----- Exercise data -----

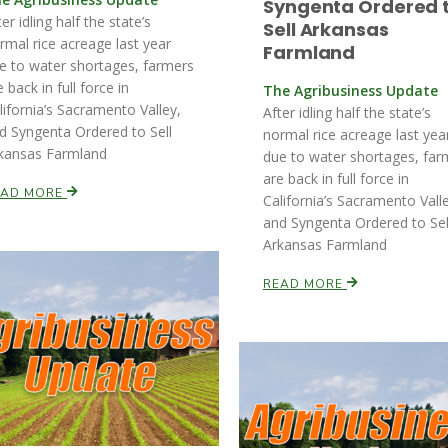
Syngenta Ordered 
ter idling half the state’s
Sell Arkansas
rmal rice acreage last year
Farmland
e to water shortages, farmers
e back in full force in
The Agribusiness Update
lifornia’s Sacramento Valley,
After idling half the state’s
d Syngenta Ordered to Sell
normal rice acreage last yea
kansas Farmland
due to water shortages, far
are back in full force in
EAD MORE
California’s Sacramento Vall
and Syngenta Ordered to Sel
Arkansas Farmland
READ MORE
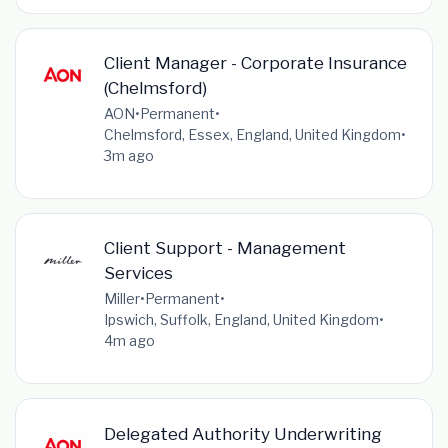
Client Manager - Corporate Insurance
(Chelmsford)
AON
•
Permanent
•
Chelmsford, Essex, England, United Kingdom
•
3m ago
Client Support - Management
Services
Miller
•
Permanent
•
Ipswich, Suffolk, England, United Kingdom
•
4m ago
Delegated Authority Underwriting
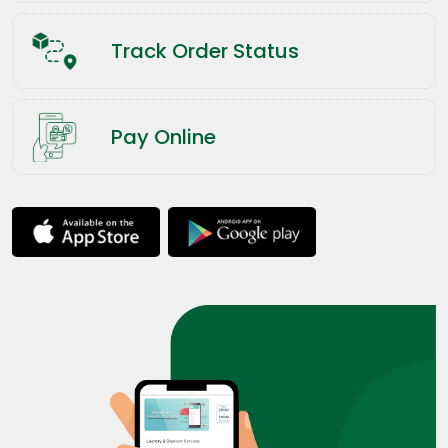
Track Order Status
Pay Online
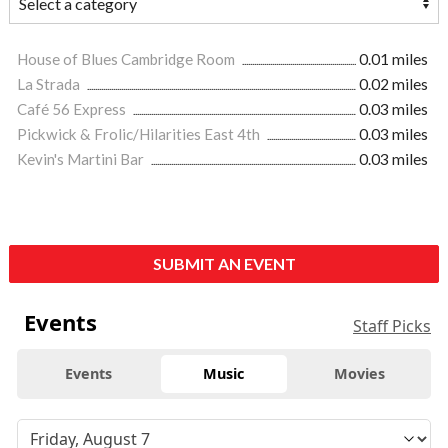
House of Blues Cambridge Room
0.01 miles
La Strada
0.02 miles
Café 56 Express
0.03 miles
Pickwick & Frolic/Hilarities East 4th
0.03 miles
Kevin's Martini Bar
0.03 miles
SUBMIT AN EVENT
Events
Staff Picks
Events
Music
Movies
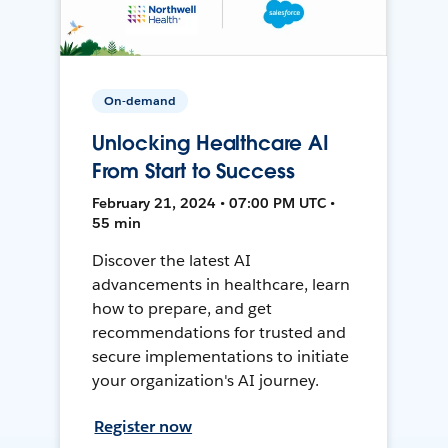
On-demand
Unlocking Healthcare AI
From Start to Success
February 21, 2024 • 07:00 PM UTC •
55 min
Discover the latest AI
advancements in healthcare, learn
how to prepare, and get
recommendations for trusted and
secure implementations to initiate
your organization's AI journey.
Register now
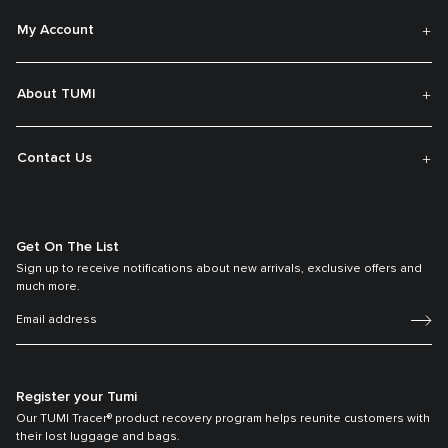
My Account
About TUMI
Contact Us
Get On The List
Sign up to receive notifications about new arrivals, exclusive offers and
much more.
Register your Tumi
Our TUMI Tracer® product recovery program helps reunite customers with
their lost luggage and bags.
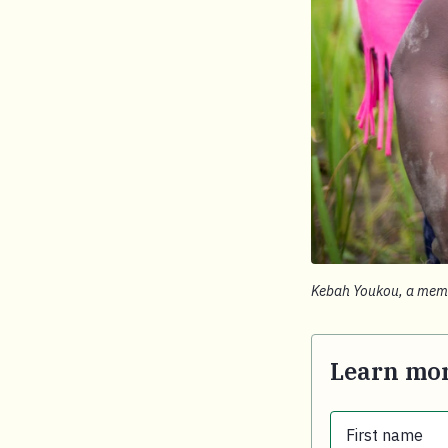
Kebah Youkou, a membe
Learn mor
First name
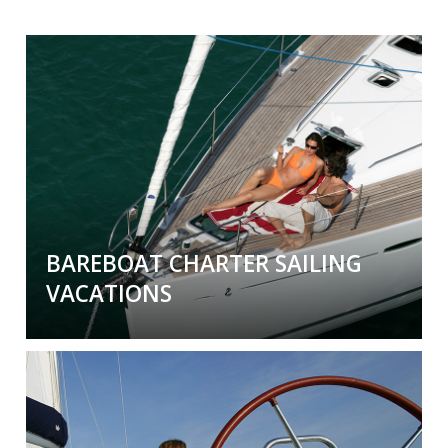
BAREBOAT CHARTER SAILING
VACATIONS
Bareboat Charter Sailing Vacations
We are Yacht Charter Experts and Agents. Over
5000
boats in
55
global destinations. Captain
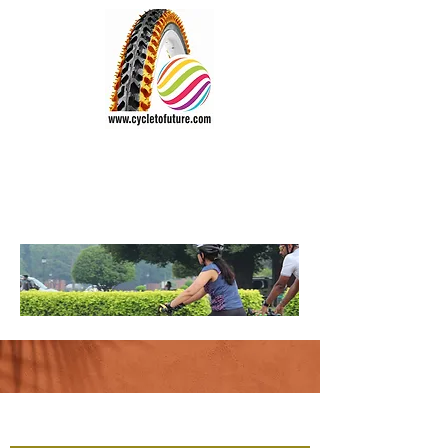
CYCLE TO FUTURE
Wheel the World
Vision:
"Everyone should cycle"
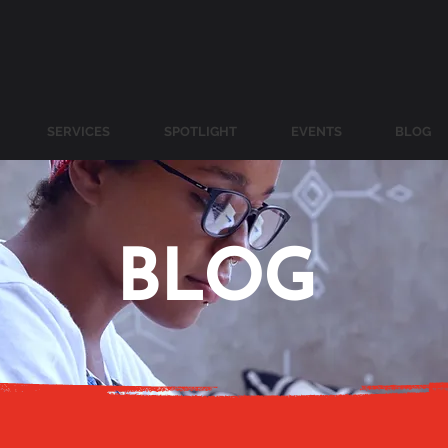
SERVICES
SPOTLIGHT
EVENTS
BLOG
BLOG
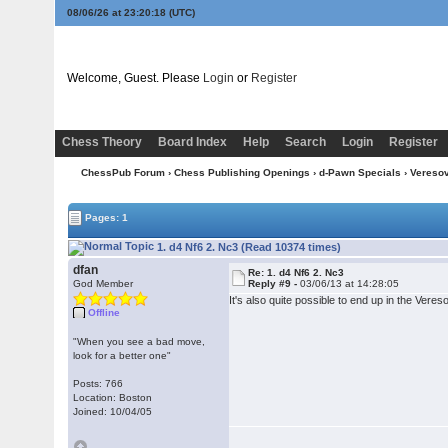
08/06/26 at 23:20:19
(UTC)
Welcome, Guest. Please
Login
or
Register
Chess Theory
Board Index
Help
Search
Login
Register
ChessPub Forum
›
Chess Publishing Openings
›
d-Pawn Specials
›
Vereso
Pages: 1
1. d4 Nf6 2. Nc3 (Read 10374 times)
dfan
Re: 1. d4 Nf6 2. Nc3
God Member
Reply #9 -
03/06/13 at 14:28:05
It's also quite possible to end up in the Vere
Offline
"When you see a bad move,
look for a better one"
Posts: 766
Location: Boston
Joined: 10/04/05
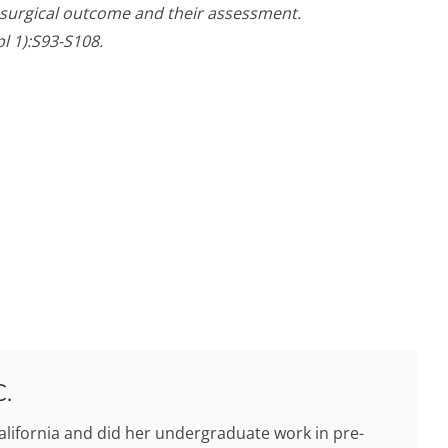
f surgical outcome and their assessment.
l 1):S93-S108.
C.
alifornia and did her undergraduate work in pre-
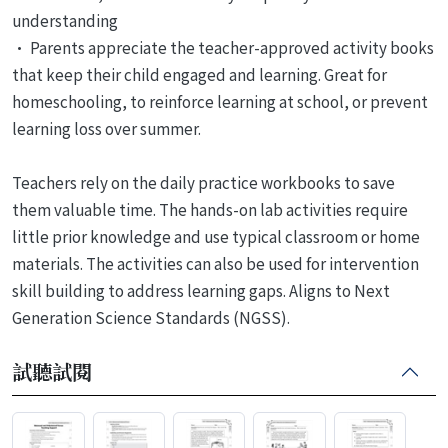
understanding
• Parents appreciate the teacher-approved activity books
that keep their child engaged and learning. Great for
homeschooling, to reinforce learning at school, or prevent
learning loss over summer.
Teachers rely on the daily practice workbooks to save
them valuable time. The hands-on lab activities require
little prior knowledge and use typical classroom or home
materials. The activities can also be used for intervention
skill building to address learning gaps. Aligns to Next
Generation Science Standards (NGSS).
試聽試閱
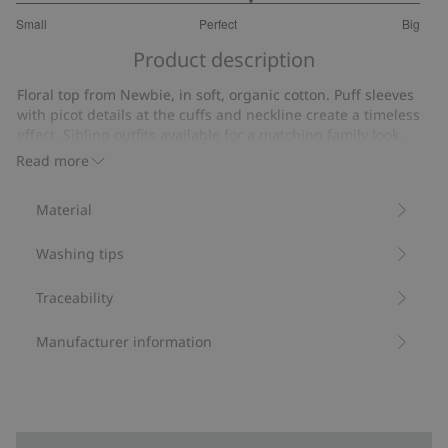
3.315789473684211
Small
Perfect
Big
out
Based
of
Product description
on
5
19
Floral top from Newbie, in soft, organic cotton. Puff sleeves
votes
with picot details at the cuffs and neckline create a timeless
effect. Sibling outfits available for a matching family look.
Contains 95% organic cotton.
Read more
Item number
:
499335
Organic cotton- GOTS
Material
Washing tips
Traceability
Manufacturer information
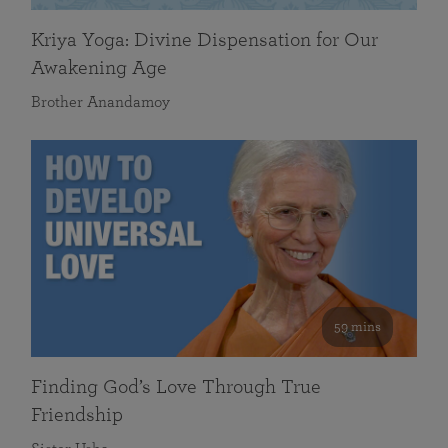
Kriya Yoga: Divine Dispensation for Our
Awakening Age
Brother Anandamoy
59 mins
Finding God’s Love Through True
Friendship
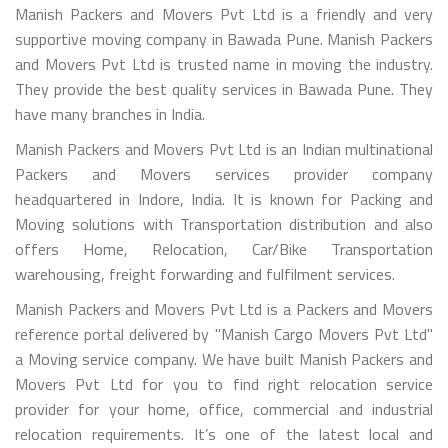
Manish Packers and Movers Pvt Ltd is a friendly and very
supportive moving company in Bawada Pune. Manish Packers
and Movers Pvt Ltd is trusted name in moving the industry.
They provide the best quality services in Bawada Pune. They
have many branches in India.
Manish Packers and Movers Pvt Ltd is an Indian multinational
Packers and Movers services provider company
headquartered in Indore, India. It is known for Packing and
Moving solutions with Transportation distribution and also
offers Home, Relocation, Car/Bike Transportation
warehousing, freight forwarding and fulfilment services.
Manish Packers and Movers Pvt Ltd is a Packers and Movers
reference portal delivered by "Manish Cargo Movers Pvt Ltd"
a Moving service company. We have built Manish Packers and
Movers Pvt Ltd for you to find right relocation service
provider for your home, office, commercial and industrial
relocation requirements. It’s one of the latest local and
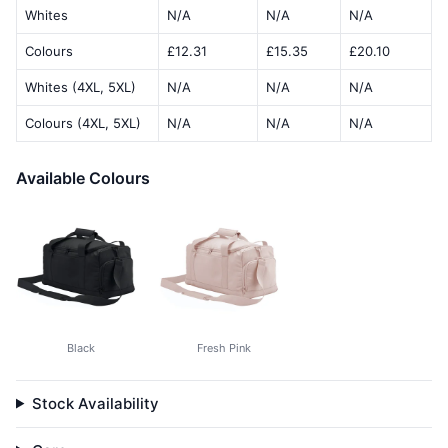
Whites
N/A
N/A
N/A
Colours
£12.31
£15.35
£20.10
Whites (4XL, 5XL)
N/A
N/A
N/A
Colours (4XL, 5XL)
N/A
N/A
N/A
Available Colours
Black
Fresh Pink
Stock Availability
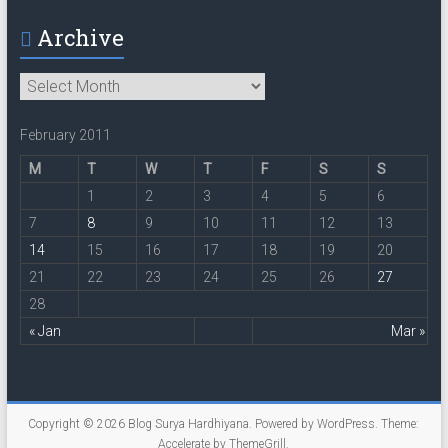
Archive
Archive
February 2011
M
T
W
T
F
S
S
1
2
3
4
5
6
7
8
9
10
11
12
13
14
15
16
17
18
19
20
21
22
23
24
25
26
27
28
« Jan
Mar »
Copyright © 2026
Blog Surya Hardhiyana
. Powered by
WordPress
. Theme:
Accelerate by
ThemeGrill
.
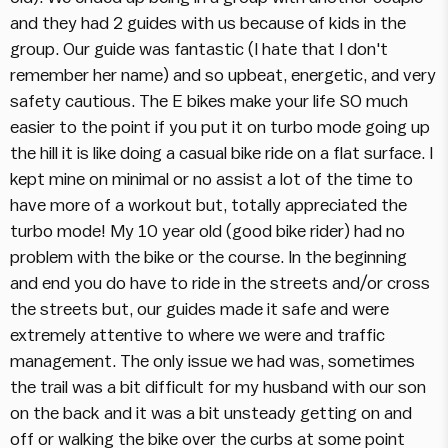
and they had 2 guides with us because of kids in the
group. Our guide was fantastic (I hate that I don't
remember her name) and so upbeat, energetic, and very
safety cautious. The E bikes make your life SO much
easier to the point if you put it on turbo mode going up
the hill it is like doing a casual bike ride on a flat surface. I
kept mine on minimal or no assist a lot of the time to
have more of a workout but, totally appreciated the
turbo mode! My 10 year old (good bike rider) had no
problem with the bike or the course. In the beginning
and end you do have to ride in the streets and/or cross
the streets but, our guides made it safe and were
extremely attentive to where we were and traffic
management. The only issue we had was, sometimes
the trail was a bit difficult for my husband with our son
on the back and it was a bit unsteady getting on and
off or walking the bike over the curbs at some point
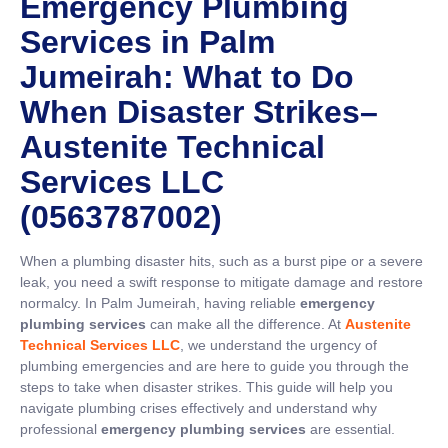
Emergency Plumbing
Services in Palm
Jumeirah: What to Do
When Disaster Strikes
–
Austenite Technical
Services LLC
(0563787002)
When a plumbing disaster hits, such as a burst pipe or a severe
leak, you need a swift response to mitigate damage and restore
normalcy. In Palm Jumeirah, having reliable
emergency
plumbing services
can make all the difference. At
Austenite
Technical Services LLC
, we understand the urgency of
plumbing emergencies and are here to guide you through the
steps to take when disaster strikes. This guide will help you
navigate plumbing crises effectively and understand why
professional
emergency plumbing services
are essential.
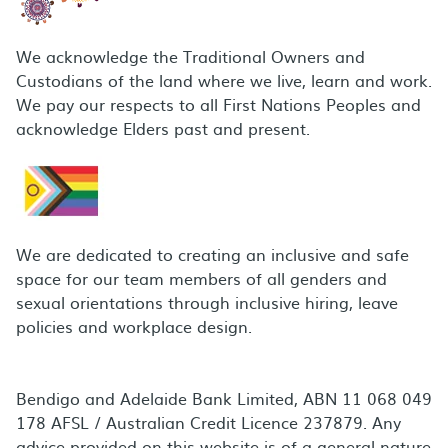
We acknowledge the Traditional Owners and
Custodians of the land where we live, learn and work.
We pay our respects to all First Nations Peoples and
acknowledge Elders past and present.
We are dedicated to creating an inclusive and safe
space for our team members of all genders and
sexual orientations through inclusive hiring, leave
policies and workplace design.
Bendigo and Adelaide Bank Limited, ABN 11 068 049
178 AFSL / Australian Credit Licence 237879. Any
advice provided on this website is of a general nature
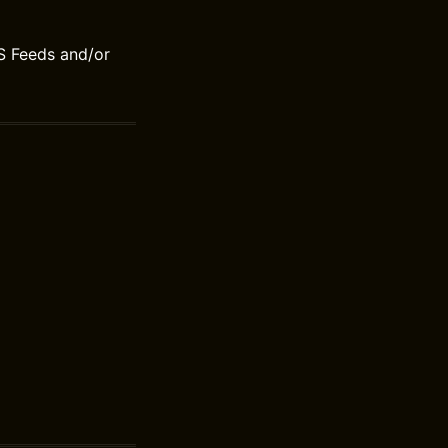
S Feeds and/or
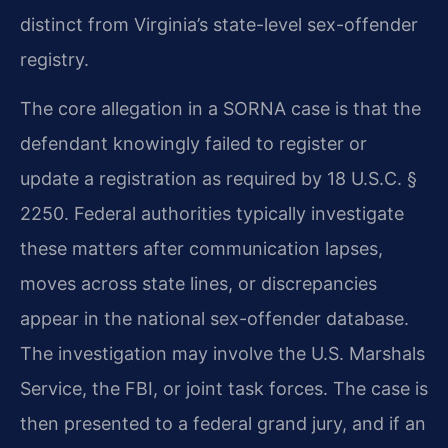
distinct from Virginia’s state-level sex-offender
registry.
The core allegation in a SORNA case is that the
defendant knowingly failed to register or
update a registration as required by 18 U.S.C. §
2250. Federal authorities typically investigate
these matters after communication lapses,
moves across state lines, or discrepancies
appear in the national sex-offender database.
The investigation may involve the U.S. Marshals
Service, the FBI, or joint task forces. The case is
then presented to a federal grand jury, and if an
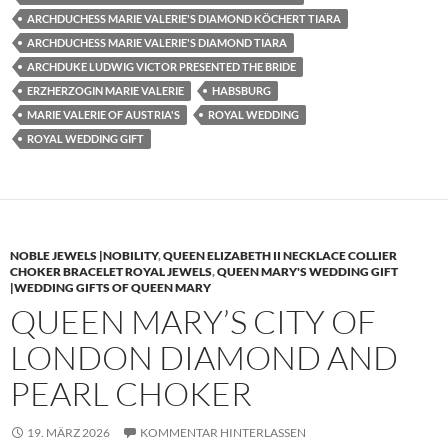
ARCHDUCHESS MARIE VALERIE'S DIAMOND KÖCHERT TIARA
ARCHDUCHESS MARIE VALERIE'S DIAMOND TIARA
ARCHDUKE LUDWIG VICTOR PRESENTED THE BRIDE
ERZHERZOGIN MARIE VALERIE
HABSBURG
MARIE VALERIE OF AUSTRIA'S
ROYAL WEDDING
ROYAL WEDDING GIFT
NOBLE JEWELS |NOBILITY
,
QUEEN ELIZABETH II NECKLACE COLLIER
CHOKER BRACELET ROYAL JEWELS
,
QUEEN MARY'S WEDDING GIFT
|WEDDING GIFTS OF QUEEN MARY
QUEEN MARY’S CITY OF
LONDON DIAMOND AND
PEARL CHOKER
19. MÄRZ 2026
KOMMENTAR HINTERLASSEN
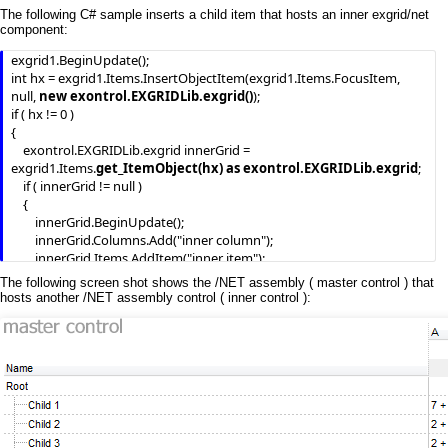
        End If

The following C# sample inserts a child item that hosts an inner exgrid/net
    End With

component:
    .EndUpdate()

exgrid1.BeginUpdate();

End With
int hx = exgrid1.Items.InsertObjectItem(exgrid1.Items.FocusItem, 
null, 
new exontrol.EXGRIDLib.exgrid()
);

if ( hx != 0 )

{

    exontrol.EXGRIDLib.exgrid innerGrid = 
exgrid1.Items.
get_ItemObject(hx) as exontrol.EXGRIDLib.exgrid
;

    if ( innerGrid != null )

    {

        innerGrid.BeginUpdate();

        innerGrid.Columns.Add("inner column");

        innerGrid.Items.AddItem("inner item");

        innerGrid.EndUpdate();

The following screen shot shows the /NET assembly ( master control ) that
    }

hosts another /NET assembly control ( inner control ):
}

exgrid1.EndUpdate();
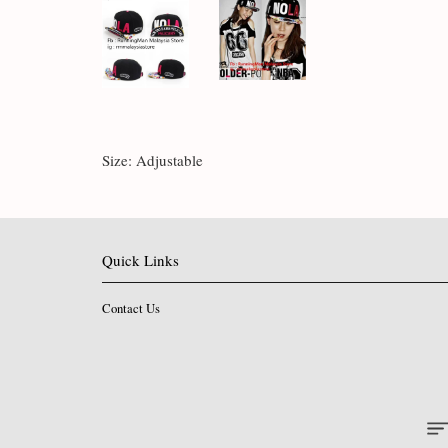
Size: Adjustable
Quick Links
Contact Us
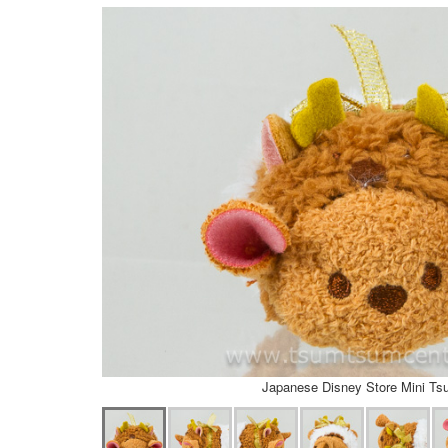
Japanese Disney Store Mini T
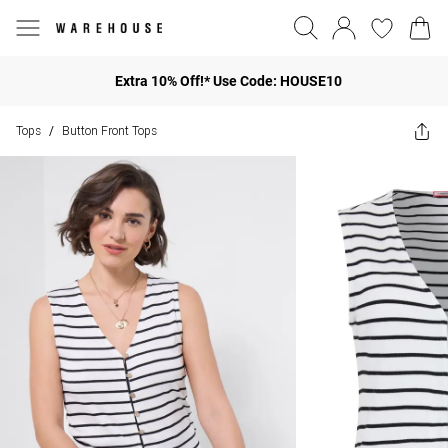
Extra 10% Off!* Use Code: HOUSE10
Tops
Button Front Tops
/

-----

Scan the listing above for the word "learning" and show each line where it is found.

(Exercise solution)
that keep their child engaged and learning. Great for
homeschooling, to reinforce learning at school, or prevent
learning loss over summer.
skill building to address learning gaps. Aligns to Next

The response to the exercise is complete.